**AIM OF THE EXERCISE**
Copy the records word for word. Pictures do not go in.

::: AVAILABLE DATA :::

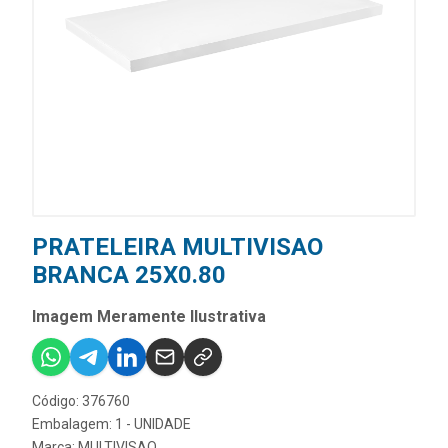
PRATELEIRA MULTIVISAO
BRANCA 25X0.80
Imagem Meramente Ilustrativa
Código: 376760
Embalagem: 1 - UNIDADE
Marca:
MULTIVISAO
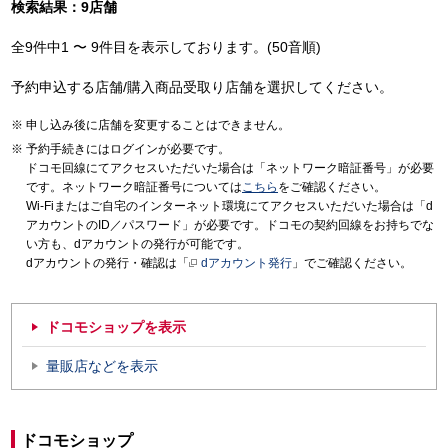
検索結果：9店舗
全9件中1 〜 9件目を表示しております。(50音順)
予約申込する店舗/購入商品受取り店舗を選択してください。
申し込み後に店舗を変更することはできません。
予約手続きにはログインが必要です。
ドコモ回線にてアクセスいただいた場合は「ネットワーク暗証番号」が必要
です。ネットワーク暗証番号については
こちら
をご確認ください。
Wi-Fiまたはご自宅のインターネット環境にてアクセスいただいた場合は「d
アカウントのID／パスワード」が必要です。ドコモの契約回線をお持ちでな
い方も、dアカウントの発行が可能です。
dアカウントの発行・確認は「
dアカウント発行
」でご確認ください。
ドコモショップを表示
量販店などを表示
ドコモショップ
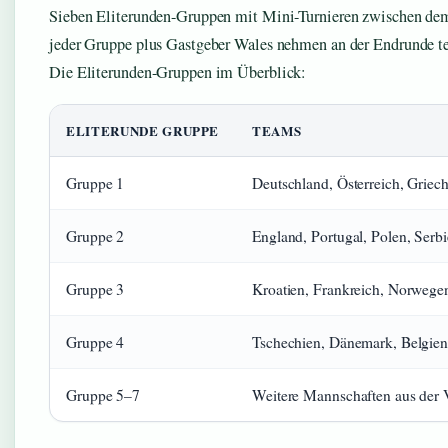
Sieben Eliterunden-Gruppen mit Mini-Turnieren zwischen dem
jeder Gruppe plus Gastgeber Wales nehmen an der Endrunde tei
Die Eliterunden-Gruppen im Überblick:
ELITERUNDE GRUPPE
TEAMS
Gruppe 1
Deutschland, Österreich, Grie
Gruppe 2
England, Portugal, Polen, Serb
Gruppe 3
Kroatien, Frankreich, Norwege
Gruppe 4
Tschechien, Dänemark, Belgien,
Gruppe 5–7
Weitere Mannschaften aus der V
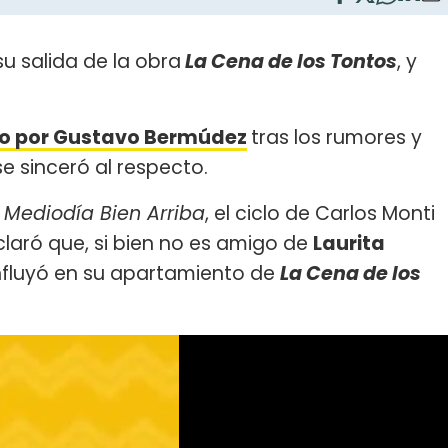
u salida de la obra
La Cena de los Tontos
, y
o por Gustavo Bermúdez
tras los rumores y
se sinceró al respecto.
a
Mediodía Bien Arriba
, el ciclo de Carlos Monti
claró que, si bien no es amigo de
Laurita
influyó en su apartamiento de
La Cena de los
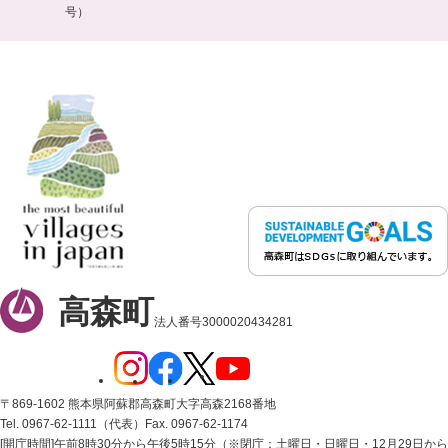
号）
高森町
法人番号3000020434281
〒869-1602 熊本県阿蘇郡高森町大字高森2168番地
Tel. 0967-62-1111（代表）
Fax. 0967-62-1174
[開庁時間]午前8時30分から午後5時15分（※閉庁：土曜日・日曜日・12月29日から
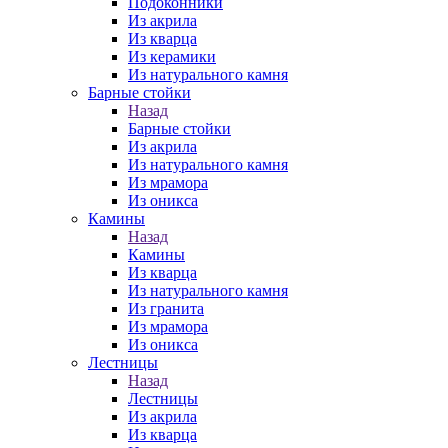
Подоконники
Из акрила
Из кварца
Из керамики
Из натурального камня
Барные стойки
Назад
Барные стойки
Из акрила
Из натурального камня
Из мрамора
Из оникса
Камины
Назад
Камины
Из кварца
Из натурального камня
Из гранита
Из мрамора
Из оникса
Лестницы
Назад
Лестницы
Из акрила
Из кварца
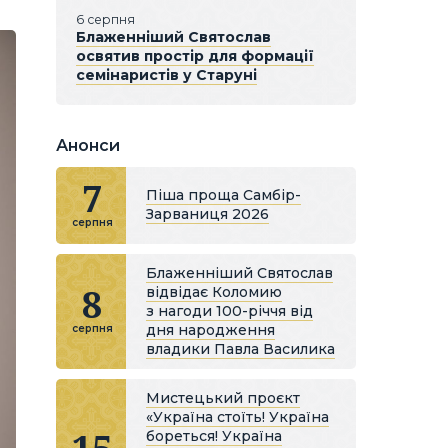
6 серпня
Блаженніший Святослав
освятив простір для формації
семінаристів у Старуні
Анонси
7
Піша проща Самбір-
Зарваниця 2026
серпня
Блаженніший Святослав
8
відвідає Коломию
з нагоди 100-річчя від
дня народження
серпня
владики Павла Василика
Мистецький проєкт
«Україна стоїть! Україна
бореться! Україна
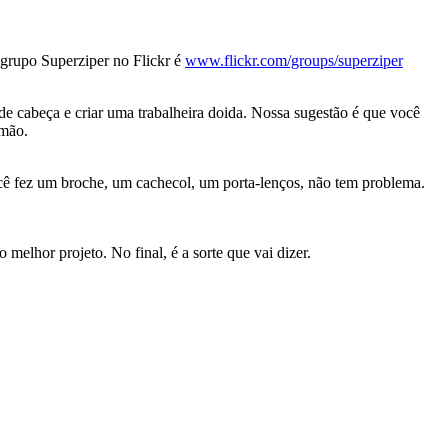
grupo Superziper no Flickr é
www.flickr.com/groups/superziper
 de cabeça e criar uma trabalheira doida. Nossa sugestão é que você
 mão.
 você fez um broche, um cachecol, um porta-lenços, não tem problema.
melhor projeto. No final, é a sorte que vai dizer.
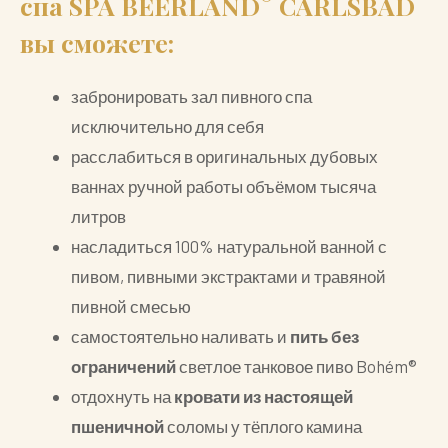
спа
SPA BEERLAND
CARLSBAD
вы сможете:
забронировать зал пивного спа
исключительно для себя
расслабиться в оригинальных дубовых
ваннах ручной работы объёмом тысяча
литров
насладиться 100% натуральной ванной с
пивом, пивными экстрактами и травяной
пивной смесью
самостоятельно наливать и
пить без
ограничений
светлое танковое пиво Bohém®
отдохнуть на
кровати из настоящей
пшеничной
соломы у тёплого камина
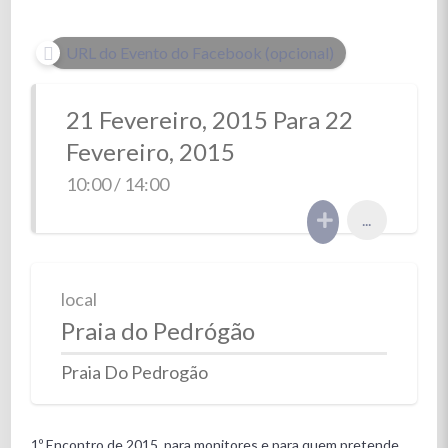
URL do Evento do Facebook (opcional)
21 Fevereiro, 2015 Para 22
Fevereiro, 2015
10:00 / 14:00
...
local
Praia do Pedrógão
Praia Do Pedrogão
1º Encontro de 2015, para monitores e para quem pretende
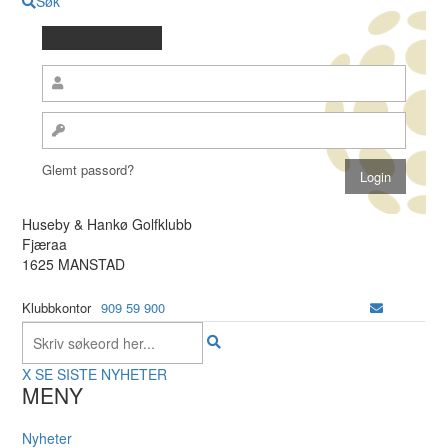
Søk
Glemt passord?
Huseby & Hankø Golfklubb
Fjæraa
1625 MANSTAD
Klubbkontor
909 59 900
X
SE SISTE NYHETER
MENY
Nyheter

:::

**TASK RESULT**
PRATELEIRA MULTIVISAO
BRANCA 25X0.80
Imagem Meramente Ilustrativa
Código: 376760
Embalagem: 1 - UNIDADE
Marca:
MULTIVISAO
検索結果：9店舗
全9件中1 〜 9件目を表示しております。(50音順)
予約申込する店舗/購入商品受取り店舗を選択してください。
申し込み後に店舗を変更することはできません。
予約手続きにはログインが必要です。
ドコモ回線にてアクセスいただいた場合は「ネットワーク暗証番号」が必要
です。ネットワーク暗証番号については
こちら
をご確認ください。
Wi-Fiまたはご自宅のインターネット環境にてアクセスいただいた場合は「d
アカウントのID／パスワード」が必要です。ドコモの契約回線をお持ちでな
い方も、dアカウントの発行が可能です。
dアカウントの発行・確認は「
dアカウント発行
」でご確認ください。
ドコモショップを表示
量販店などを表示
ドコモショップ
Sieben Eliterunden-Gruppen mit Mini-Turnieren zwischen dem
jeder Gruppe plus Gastgeber Wales nehmen an der Endrunde tei
Die Eliterunden-Gruppen im Überblick:
ELITERUNDE GRUPPE
TEAMS
Gruppe 1
Deutschland, Österreich, Grie
Gruppe 2
England, Portugal, Polen, Serb
Gruppe 3
Kroatien, Frankreich, Norwege
Gruppe 4
Tschechien, Dänemark, Belgien,
Gruppe 5–7
Weitere Mannschaften aus der V
u salida de la obra
La Cena de los Tontos
, y
o por Gustavo Bermúdez
tras los rumores y
se sinceró al respecto.
a
Mediodía Bien Arriba
, el ciclo de Carlos Monti
claró que, si bien no es amigo de
Laurita
influyó en su apartamiento de
La Cena de los
号）
高森町
法人番号3000020434281
〒869-1602 熊本県阿蘇郡高森町大字高森2168番地
Tel. 0967-62-1111（代表）
Fax. 0967-62-1174
[開庁時間]午前8時30分から午後5時15分（※閉庁：土曜日・日曜日・12月29日から
Подоконники
Из акрила
Из кварца
Из керамики
Из натурального камня
Барные стойки
Назад
Барные стойки
Из акрила
Из натурального камня
Из мрамора
Из оникса
Камины
Назад
Камины
Из кварца
Из натурального камня
Из гранита
Из мрамора
Из оникса
Лестницы
Назад
Лестницы
Из акрила
Из кварца
6 серпня
Блаженніший Святослав
освятив простір для формації
семінаристів у Старуні
Анонси
7
Піша проща Самбір-
Зарваниця 2026
серпня
Блаженніший Святослав
8
відвідає Коломию
з нагоди 100-річчя від
дня народження
серпня
владики Павла Василика
Мистецький проєкт
«Україна стоїть! Україна
бореться! Україна
grupo Superziper no Flickr é
www.flickr.com/groups/superziper
 de cabeça e criar uma trabalheira doida. Nossa sugestão é que você
 mão.
 você fez um broche, um cachecol, um porta-lenços, não tem problema.
melhor projeto. No final, é a sorte que vai dizer.
спа
SPA BEERLAND
CARLSBAD
вы сможете:
забронировать зал пивного спа
исключительно для себя
расслабиться в оригинальных дубовых
ваннах ручной работы объёмом тысяча
литров
насладиться 100% натуральной ванной с
пивом, пивными экстрактами и травяной
пивной смесью
самостоятельно наливать и
пить без
ограничений
светлое танковое пиво Bohém®
отдохнуть на
кровати из настоящей
пшеничной
соломы у тёплого камина
URL do Evento do Facebook (opcional)
21 Fevereiro, 2015 Para 22
Fevereiro, 2015
10:00 / 14:00
...
local
Praia do Pedrógão
Praia Do Pedrogão
1º Encontro de 2015, para monitores e para quem pretende
Søk
Glemt passord?
Huseby & Hankø Golfklubb
Fjæraa
1625 MANSTAD
Klubbkontor
909 59 900
X
SE SISTE NYHETER
MENY
Nyheter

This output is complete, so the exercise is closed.